### [Work to be completed]
Below are records; report how many of their lines contain the word "menjadi", giving only the number.

### [Material provided]

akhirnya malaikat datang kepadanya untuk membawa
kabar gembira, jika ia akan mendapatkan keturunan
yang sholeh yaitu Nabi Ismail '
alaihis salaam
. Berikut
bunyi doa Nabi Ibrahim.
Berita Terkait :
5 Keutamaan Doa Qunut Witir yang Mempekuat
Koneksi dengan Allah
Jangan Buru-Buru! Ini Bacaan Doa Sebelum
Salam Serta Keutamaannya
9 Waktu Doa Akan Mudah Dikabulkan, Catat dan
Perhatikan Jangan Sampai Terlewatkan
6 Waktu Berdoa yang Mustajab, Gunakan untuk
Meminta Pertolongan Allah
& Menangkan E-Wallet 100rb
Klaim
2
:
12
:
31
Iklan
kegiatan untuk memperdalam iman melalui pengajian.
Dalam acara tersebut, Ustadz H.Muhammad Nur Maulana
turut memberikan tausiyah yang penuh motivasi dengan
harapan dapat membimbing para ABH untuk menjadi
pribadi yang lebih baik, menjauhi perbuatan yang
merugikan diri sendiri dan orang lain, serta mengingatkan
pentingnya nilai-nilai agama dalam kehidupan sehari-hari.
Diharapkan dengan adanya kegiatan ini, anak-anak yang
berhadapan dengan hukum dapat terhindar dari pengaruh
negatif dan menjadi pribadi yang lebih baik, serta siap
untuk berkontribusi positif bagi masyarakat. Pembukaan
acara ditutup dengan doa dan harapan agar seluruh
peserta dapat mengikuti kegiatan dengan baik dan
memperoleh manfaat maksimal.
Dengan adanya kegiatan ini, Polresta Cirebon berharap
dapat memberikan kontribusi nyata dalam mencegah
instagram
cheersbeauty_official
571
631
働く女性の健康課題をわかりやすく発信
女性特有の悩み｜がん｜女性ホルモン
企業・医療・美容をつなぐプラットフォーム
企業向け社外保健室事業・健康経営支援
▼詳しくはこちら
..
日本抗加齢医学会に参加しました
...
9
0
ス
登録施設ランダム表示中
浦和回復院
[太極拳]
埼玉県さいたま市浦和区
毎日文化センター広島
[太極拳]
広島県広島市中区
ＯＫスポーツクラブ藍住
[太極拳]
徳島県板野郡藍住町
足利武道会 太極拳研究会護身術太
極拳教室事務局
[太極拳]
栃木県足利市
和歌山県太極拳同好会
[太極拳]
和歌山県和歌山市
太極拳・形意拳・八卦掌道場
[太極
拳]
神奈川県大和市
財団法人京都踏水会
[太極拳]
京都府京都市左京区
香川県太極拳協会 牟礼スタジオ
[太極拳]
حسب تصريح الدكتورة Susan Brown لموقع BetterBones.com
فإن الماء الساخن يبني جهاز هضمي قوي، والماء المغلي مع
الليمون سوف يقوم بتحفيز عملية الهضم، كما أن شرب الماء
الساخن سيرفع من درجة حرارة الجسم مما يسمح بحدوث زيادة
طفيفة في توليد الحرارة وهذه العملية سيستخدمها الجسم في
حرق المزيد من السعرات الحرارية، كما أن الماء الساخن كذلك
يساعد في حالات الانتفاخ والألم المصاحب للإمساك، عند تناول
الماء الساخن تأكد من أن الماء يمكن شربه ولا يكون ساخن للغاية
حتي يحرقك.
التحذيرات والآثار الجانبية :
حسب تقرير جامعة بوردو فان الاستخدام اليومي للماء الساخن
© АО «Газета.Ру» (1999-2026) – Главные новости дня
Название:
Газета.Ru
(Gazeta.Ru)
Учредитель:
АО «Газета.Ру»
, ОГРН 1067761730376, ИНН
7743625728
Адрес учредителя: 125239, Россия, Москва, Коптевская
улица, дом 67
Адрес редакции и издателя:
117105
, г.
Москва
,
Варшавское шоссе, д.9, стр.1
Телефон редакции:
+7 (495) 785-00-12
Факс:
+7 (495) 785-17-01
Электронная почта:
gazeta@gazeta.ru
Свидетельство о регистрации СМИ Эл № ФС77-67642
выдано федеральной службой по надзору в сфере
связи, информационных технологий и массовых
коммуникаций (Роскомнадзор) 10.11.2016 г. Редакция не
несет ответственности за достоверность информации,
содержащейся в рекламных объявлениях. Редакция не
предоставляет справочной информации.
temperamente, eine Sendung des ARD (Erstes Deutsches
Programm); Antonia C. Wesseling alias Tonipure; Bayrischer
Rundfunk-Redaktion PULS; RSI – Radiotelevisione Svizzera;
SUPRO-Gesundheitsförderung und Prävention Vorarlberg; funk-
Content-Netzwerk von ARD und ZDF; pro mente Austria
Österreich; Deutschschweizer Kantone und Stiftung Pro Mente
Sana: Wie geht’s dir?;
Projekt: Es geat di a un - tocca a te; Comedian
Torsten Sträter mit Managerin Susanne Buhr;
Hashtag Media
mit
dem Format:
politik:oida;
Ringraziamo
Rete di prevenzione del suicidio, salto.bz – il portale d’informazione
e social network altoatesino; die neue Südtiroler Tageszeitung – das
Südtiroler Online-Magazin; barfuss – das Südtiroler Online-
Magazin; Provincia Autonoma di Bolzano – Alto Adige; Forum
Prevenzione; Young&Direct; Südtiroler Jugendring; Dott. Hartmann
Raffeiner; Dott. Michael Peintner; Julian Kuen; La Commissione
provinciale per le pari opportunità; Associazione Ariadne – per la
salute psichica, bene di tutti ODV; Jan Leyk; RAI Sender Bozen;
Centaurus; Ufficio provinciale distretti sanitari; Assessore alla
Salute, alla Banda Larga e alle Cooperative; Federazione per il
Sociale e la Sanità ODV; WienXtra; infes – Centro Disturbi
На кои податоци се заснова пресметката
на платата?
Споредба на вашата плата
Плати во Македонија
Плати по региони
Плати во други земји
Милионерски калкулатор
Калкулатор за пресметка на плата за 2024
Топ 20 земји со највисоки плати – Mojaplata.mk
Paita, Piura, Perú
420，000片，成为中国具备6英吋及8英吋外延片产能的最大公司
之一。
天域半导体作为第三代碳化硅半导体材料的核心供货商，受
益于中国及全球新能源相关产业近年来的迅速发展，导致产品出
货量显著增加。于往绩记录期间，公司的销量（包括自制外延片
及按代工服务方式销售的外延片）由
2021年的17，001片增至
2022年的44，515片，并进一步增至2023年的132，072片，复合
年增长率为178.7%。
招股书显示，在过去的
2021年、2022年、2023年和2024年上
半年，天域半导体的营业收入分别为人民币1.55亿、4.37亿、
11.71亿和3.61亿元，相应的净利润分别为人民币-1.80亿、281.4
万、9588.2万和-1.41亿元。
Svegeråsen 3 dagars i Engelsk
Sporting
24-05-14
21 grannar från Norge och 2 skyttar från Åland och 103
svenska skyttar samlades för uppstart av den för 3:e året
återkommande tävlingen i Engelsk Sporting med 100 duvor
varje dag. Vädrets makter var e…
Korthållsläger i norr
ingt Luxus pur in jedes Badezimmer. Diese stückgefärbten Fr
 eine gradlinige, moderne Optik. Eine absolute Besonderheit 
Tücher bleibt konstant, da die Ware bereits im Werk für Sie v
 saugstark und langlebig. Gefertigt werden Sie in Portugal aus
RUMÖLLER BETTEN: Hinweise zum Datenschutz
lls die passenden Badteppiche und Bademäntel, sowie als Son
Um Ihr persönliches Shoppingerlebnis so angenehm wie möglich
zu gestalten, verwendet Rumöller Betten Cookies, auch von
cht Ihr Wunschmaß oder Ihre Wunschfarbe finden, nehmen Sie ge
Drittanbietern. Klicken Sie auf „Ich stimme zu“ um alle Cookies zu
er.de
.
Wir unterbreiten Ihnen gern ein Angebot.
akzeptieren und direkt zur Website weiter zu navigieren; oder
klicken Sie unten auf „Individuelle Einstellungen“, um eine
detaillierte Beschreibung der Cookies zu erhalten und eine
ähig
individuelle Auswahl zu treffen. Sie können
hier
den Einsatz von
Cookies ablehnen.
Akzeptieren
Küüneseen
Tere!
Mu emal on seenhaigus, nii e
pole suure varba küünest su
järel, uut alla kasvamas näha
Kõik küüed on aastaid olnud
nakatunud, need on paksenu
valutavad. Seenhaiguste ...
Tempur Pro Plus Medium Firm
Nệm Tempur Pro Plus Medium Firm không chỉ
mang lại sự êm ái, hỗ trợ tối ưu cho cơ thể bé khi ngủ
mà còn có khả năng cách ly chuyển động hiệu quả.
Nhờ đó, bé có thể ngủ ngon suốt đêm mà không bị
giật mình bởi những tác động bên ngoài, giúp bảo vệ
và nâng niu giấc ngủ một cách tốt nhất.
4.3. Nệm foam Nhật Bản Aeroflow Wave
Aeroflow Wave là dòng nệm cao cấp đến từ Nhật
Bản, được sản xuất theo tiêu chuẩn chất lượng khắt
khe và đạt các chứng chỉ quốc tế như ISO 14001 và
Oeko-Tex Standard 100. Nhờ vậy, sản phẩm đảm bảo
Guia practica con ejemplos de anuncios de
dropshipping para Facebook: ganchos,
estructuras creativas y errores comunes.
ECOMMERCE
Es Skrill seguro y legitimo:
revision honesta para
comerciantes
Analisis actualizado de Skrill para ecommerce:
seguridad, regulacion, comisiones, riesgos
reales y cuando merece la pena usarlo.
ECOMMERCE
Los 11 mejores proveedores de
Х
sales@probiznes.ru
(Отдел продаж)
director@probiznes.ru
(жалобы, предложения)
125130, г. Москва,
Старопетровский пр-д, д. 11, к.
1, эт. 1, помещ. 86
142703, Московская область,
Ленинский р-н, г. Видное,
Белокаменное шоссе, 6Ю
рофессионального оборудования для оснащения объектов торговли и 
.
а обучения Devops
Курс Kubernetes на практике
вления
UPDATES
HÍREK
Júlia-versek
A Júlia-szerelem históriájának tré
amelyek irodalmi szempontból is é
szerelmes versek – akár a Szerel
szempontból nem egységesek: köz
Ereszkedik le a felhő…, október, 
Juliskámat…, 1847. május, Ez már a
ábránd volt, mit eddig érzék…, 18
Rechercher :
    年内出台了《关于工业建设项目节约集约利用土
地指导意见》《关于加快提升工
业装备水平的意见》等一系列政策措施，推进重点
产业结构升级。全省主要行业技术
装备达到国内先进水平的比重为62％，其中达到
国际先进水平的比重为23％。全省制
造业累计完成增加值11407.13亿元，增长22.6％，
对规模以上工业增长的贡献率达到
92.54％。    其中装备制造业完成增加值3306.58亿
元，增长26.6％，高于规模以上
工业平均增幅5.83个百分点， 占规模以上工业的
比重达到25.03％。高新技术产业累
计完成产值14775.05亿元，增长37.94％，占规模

### [Response]
2